PRRSv ORF5 difference from VR2332 by herd type

This week, the MSHMP team assessed differences in ORF5 sequences compared to VR2332 based on the type of farm, the sequence was collected at.

Key points

• Breeding herd sequences differ 8%-16% while in other herd types they differ 1%-15% from VR2332 at the ORF5 level. 
• The larger nucleotide identity (%) range compared to VR2332 in growing pigs suggests a higher viral diversity within this group.

The Morrison Swine Health Monitoring Project (MSHMP) involves periodically analyzing PRRSv sequence data voluntarily shared by participants. As a continuation of these series of preliminary data exploration, here we describe viral diversity of PRRSv according to the herd type (e.g. breeding, wean-to-finish) the sequences originated from as a factor that can potentially play a role in diversity. Factors that influence viral persistence in a farm may also have different relative importance depending on herd type. Examples of these factors are that the acute phase of the infection does not necessarily lead to seroconversion of all animals within the herd at the same time, that the introduction of new susceptible pigs (e.g. gilts, weaners or growers) can boost virus activity, and that the passive immunity in young pigs is of short duration allowing piglets to be susceptible to infection or even re-infection by 4 to 10 weeks of age.¹ This is important because molecular mechanisms involved in RNA viral diversity are mutation and genome recombination.² Whenever there is an opportunity of co-circulation of different viruses, the probability of re-infections, co-infections, and/or recombination likely increases, as it does immunity driven selection.

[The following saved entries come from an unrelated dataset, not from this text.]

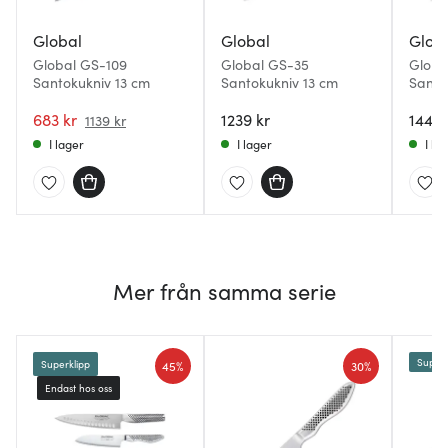
Global
Global
Glob
Global GS-109
Global GS-35
Globa
Santokukniv 13 cm
Santokukniv 13 cm
Santo
683 kr
1239 kr
1449 
1139 kr
I lager
I lager
I la
Mer från samma serie
Superk
45%
30%
Superklipp
Endast hos oss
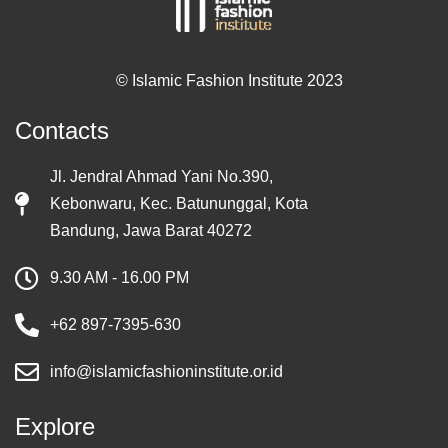
© Islamic Fashion Institute 2023
Contacts
Jl. Jendral Ahmad Yani No.390,
Kebonwaru, Kec. Batununggal, Kota
Bandung, Jawa Barat 40272
9.30 AM - 16.00 PM
+62 897-7395-630
info@islamicfashioninstitute.or.id
Explore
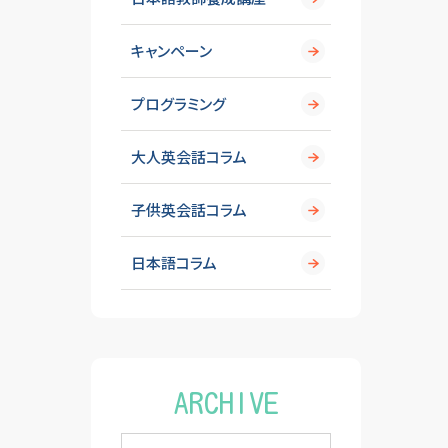
キャンペーン
プログラミング
大人英会話コラム
子供英会話コラム
日本語コラム
ARCHIVE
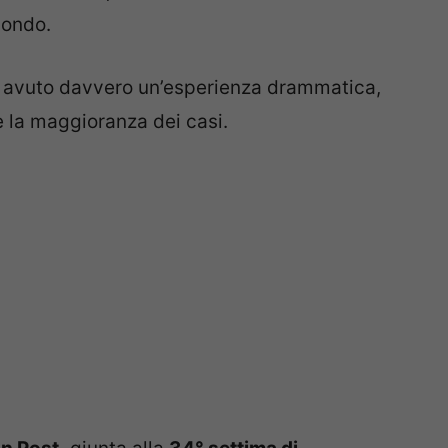
mondo.
r avuto davvero un’esperienza drammatica,
 la maggioranza dei casi.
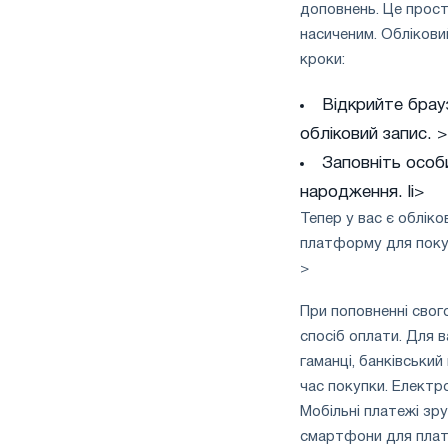
доповнень. Це прост
насиченим. Облікови
кроки:
Відкрийте брауз
обліковий запис. >
Заповніть особи
народження. li>
Тепер у вас є облік
платформу для покуп
>
При поповненні свог
спосіб оплати. Для в
гаманці, банківський
час покупки. Електро
Мобільні платежі зр
смартфони для плат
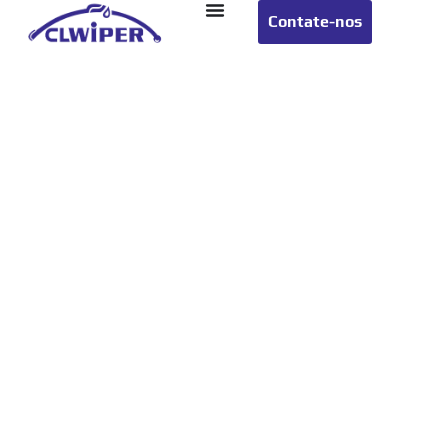
Contate-nos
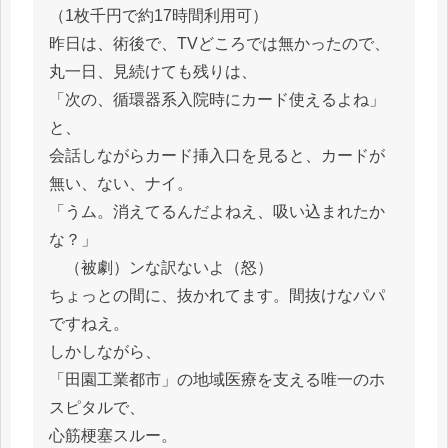
（1枚千円で約17時間利用可）
昨日は、術後で、TVどころでは無かったので、
丸一日、見続けても残りは、
「次の、循環器系入院時にカード使えるよね」
と、
会話しながらカード挿入口を見ると、カードが
無い、ない、ナイ。
「うム。消えてるんだよねえ、吸い込まれたか
な？」
（被劇）ンな訳ないよ（怒）
ちょっとの間に、抜かれてます。間抜けなパパ
ですねえ。
しかしながら、
「田園工業都市」の地域医療を支える唯一のホ
スピタルで、
心筋梗塞スルー。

Out of the current 31,457 sequences in the MSHMP dataset, approximately 50% of these contain information on herd type. As described in previous science pages, PRRSv type 1 (PRRSv1) comprises less than 5% of our dataset and is currently classified as a different viral species than PRRSv type 2 (PRRSv2),³ thus it was excluded from this analysis. After removing partial sequences and PRRSv1 sequences, we ended up with a dataset (n= 12,921) comprised of 57% of the sequences coming from breeding herds (n=7,321), 19% from nurseries (n=2,488), 16% from finishing sites (n=2,121), and 8% from wean-to-finish sites (n=991). The percent identity, number of nucleotide characters that match exactly, and its complement, percent nucleotide difference, between each sequence and the reference VR2332 (the first North American PRRSv2 isolate in 1992)⁴ was calculated.

A statistically significant difference was found in the percent nucleotide difference from VR2332 between the herd types (Kruskall-Wallis p<0.001). Additionally, if we stratify the differences in 0-5%, 6-10%, 11-15%, and >15% we found that the distributions were unequal between herd types (χ² p<0.001). Out of all the sequences from breeding, nursery, wean-to-finish and finisher herds, 7%, 27%, 24% and 20% of those had a 0-5% difference when compared to VR2332. However, out of all the sequences from breeding, nursery, wean-to-finish and finishers herds, 88%, 67%, 58% and 75% of those had a 11-15% difference when compared to VR2332 (Table 1). This suggests a higher viral diversity within growing pigs that could potentially be the result of a new introduction or vaccination use. 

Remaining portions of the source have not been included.